Pediatric follicular lymphoma has recently been recognized as a novel variant of follicular lymphoma in the World Health Organization classification of lymphomas. Given the rarity of the disease, histopathological and genetic data on this type of lymphoma are still scarce.

Design and Methods

We analyzed 25 cases of pediatric follicular lymphoma (patients aged ≤18 years) by morphology, immunohistochemistry and interphase fluorescence in situ hybridization. All patients analyzed were treated within Non-Hodgkin’s Lymphoma - Berlin-Frankfurt-Münster (NHL-BFM) multicenter trials, and the cohort was representative of the German population.

Results

The genetic hallmark of adult follicular lymphoma, t(14;18)(q32;q21), was not detectable in any of the pediatric cases, although BCL2 protein was expressed in 55% of the latter cases. No correlation was found between BCL2 protein expression and outcome.

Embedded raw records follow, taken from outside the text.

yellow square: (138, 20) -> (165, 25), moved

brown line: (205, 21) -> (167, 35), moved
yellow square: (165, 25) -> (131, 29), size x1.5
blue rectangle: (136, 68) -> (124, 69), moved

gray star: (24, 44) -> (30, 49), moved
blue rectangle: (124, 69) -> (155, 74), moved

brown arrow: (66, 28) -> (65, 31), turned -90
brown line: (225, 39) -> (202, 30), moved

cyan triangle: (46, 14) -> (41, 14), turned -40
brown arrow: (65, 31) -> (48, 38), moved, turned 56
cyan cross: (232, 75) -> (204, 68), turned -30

Chromosomal breaks in the immunoglobulin heavy chain gene (IGH) and the BCL6 locus were detected in 5 of 17 and 1 of 18 cases, respectively. Patients with pediatric follicular lymphoma had long event-free survival and, in contrast to adult follicular lymphoma, the clinical course was not dominated by relapses. A simultaneous diffuse large B-cell lymphoma was frequently detected at initial diagnosis in children but did not indicate an aggressive clinical course.

Conclusions

Our data suggest that pediatric follicular lymphoma is a disease that differs from its adult counterpart both genetically and clinically.